== WHAT IS REQUIRED ==
Set down each line of the material that follows exactly, and leave its pictures out.

== SUPPLIED RECORDS ==
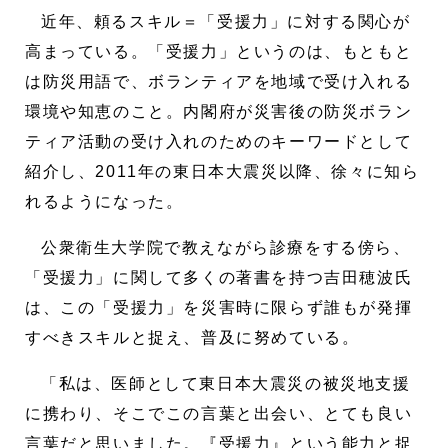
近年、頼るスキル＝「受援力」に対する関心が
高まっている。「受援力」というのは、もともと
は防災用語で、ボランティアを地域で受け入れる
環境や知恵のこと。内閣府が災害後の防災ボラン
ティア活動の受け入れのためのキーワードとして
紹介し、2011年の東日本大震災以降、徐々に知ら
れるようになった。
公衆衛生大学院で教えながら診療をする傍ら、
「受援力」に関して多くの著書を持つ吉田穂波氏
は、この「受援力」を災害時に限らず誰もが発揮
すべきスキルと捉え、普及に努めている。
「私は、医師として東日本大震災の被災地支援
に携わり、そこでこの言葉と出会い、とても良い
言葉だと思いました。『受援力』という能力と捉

== RESULT FOR THIS EXERCISE ==
近年、頼るスキル＝「受援力」に対する関心が
高まっている。「受援力」というのは、もともと
は防災用語で、ボランティアを地域で受け入れる
環境や知恵のこと。内閣府が災害後の防災ボラン
ティア活動の受け入れのためのキーワードとして
紹介し、2011年の東日本大震災以降、徐々に知ら
れるようになった。
公衆衛生大学院で教えながら診療をする傍ら、
「受援力」に関して多くの著書を持つ吉田穂波氏
は、この「受援力」を災害時に限らず誰もが発揮
すべきスキルと捉え、普及に努めている。
「私は、医師として東日本大震災の被災地支援
に携わり、そこでこの言葉と出会い、とても良い
言葉だと思いました。『受援力』という能力と捉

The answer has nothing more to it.